Mas ainda assim, ter seu Qi drenado era um fenômeno um tanto bizarro. Para satisfazer sua curiosidade, puxou a manga direita e encontrou uma leve sombra em seu braço. Foi meio difícil perceber isso à primeira vista.
Não tinha certeza do porquê, mas aquilo parecia meio familiar.
“É um Cubo Horádrico.” Abel pulou do chão depois que descobriu. Não havia dúvida sobre isso. Como um ávido jogador de Diablo II por tantos anos, nunca teria confundido um item importante como este.
“Ele me seguiu até este mundo?” Abel andava empolgado pelo quarto. Foi como encontrar uma garrafa de água no meio de um deserto.
Pelo que parecia, o Cubo sempre esteve aqui. A razão de não ter aparecido antes era porque não havia energia para ativá-lo.

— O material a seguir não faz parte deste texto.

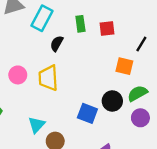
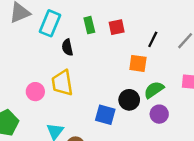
black semicircle: (57, 44) -> (67, 47), turned -35
pink circle: (18, 75) -> (35, 92), moved

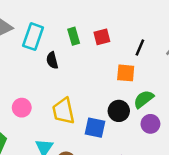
yellow trapezoid: (62, 83) -> (63, 111), moved

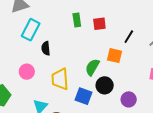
cyan rectangle: (33, 37) -> (31, 30), moved
black semicircle: (52, 60) -> (46, 48), moved
green semicircle: (144, 99) -> (92, 67), moved, turned -30

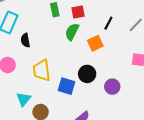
orange square: (115, 56) -> (95, 43), turned -35
green semicircle: (92, 67) -> (72, 32), moved

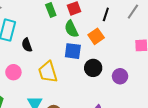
green semicircle: (72, 32) -> (71, 29), turned -42
blue square: (67, 86) -> (73, 51), moved

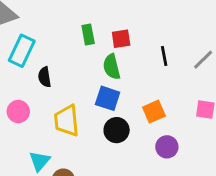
black line: (106, 14) -> (164, 56), turned -40
orange square: (96, 36) -> (154, 112), moved
black circle: (93, 68) -> (117, 130), moved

Desde que se tornou um cavaleiro novato, esta parte do Qi que perdeu naquele momento foi para dentro do cubo.
Suspenso em seu braço direito, tocou com o dedo, de repente, diante dos seus olhos apareceu uma janela mostrando um espaço do seu inventário. Havia doze vagas no total, e duas delas estavam ocupadas por um único livro azul.
O Pergaminho do Portal da Cidade. Reconheceu na hora. A mesma cópia que modificou antes de ser atingido por um raio. Pelo que podia ver dentro de sua mente, a quantidade deste Portal se regeneraria uma vez a cada poucos minutos.
Vou tirar este Pergaminho do Cubo. Pensou Abel, o pergaminho surgiu em sua mão. Um livro bem grande, quase tão grande, quase tão grande quanto uma revista que se encontraria na Terra. Sua capa azul opaca decorada com franjas douradas escuras emitiam uma faísca ocasional para significar o quão valioso era.
Posso ir para casa se eu usar isto? Seu coração começou a bater muito rápido. Queria ver seus pais verdadeiros. Queria provar a comida de sua mãe, sentir o cheiro de sua cidade natal. Durante todo o ano em que esteve neste mundo, sentia muita falta da sua casa.
Após abri-lo, vinte pergaminhos diferentes apareceram. Foram escritos em folhas de lã branca e amarrados com fitas azuis. Precisava apenas puxar as fitas.
Tentou colocar a mão em um dos pergaminhos, mas por algum motivo, seu dedo ricocheteou enquanto tentava fazer contato. Tentou novamente com um pouco mais de força, conseguiu tirar a fita com sucesso.
Para sua consternação, nenhum portal apareceu em sua frente. Ao invés disso, surgiu uma bola de fogo. Abel atirou-a de sua mão no momento em que percebeu o que era, o que fez um buraco queimar no tapete onde estava. Foi irritante, claro, mas pelo menos não incendiou a casa inteira.
Por que não funcionou? Por que saíram bolas de fogo saíram? Abel tentou mais algumas vezes, mas os resultados eram sempre os mesmos. Toda vez que tentava abrir o Pergaminho, chamas saíam e incineravam uma parte de seu tapete em uma pilha de cinzas.
Chorou por um tempo, depois foi dormir cansado de chorar.
Enquanto dormia, um raio de luar brilhou pela janela e iluminou seu rosto. As lágrimas em seu rosto foram sopradas pela brisa da noite, que o fez sentir um pouco de frio mesmo em seus lençóis.
“Ba Ba, Ma Ma.” Uma voz jovem e vulnerável gritou na noite. O chamado desesperado de um filho para seus pais. Ninguém entenderia, pois era falado em uma língua que não pertencia a este mundo.
O idioma em Mandarim, a língua comum que ele usava em casa.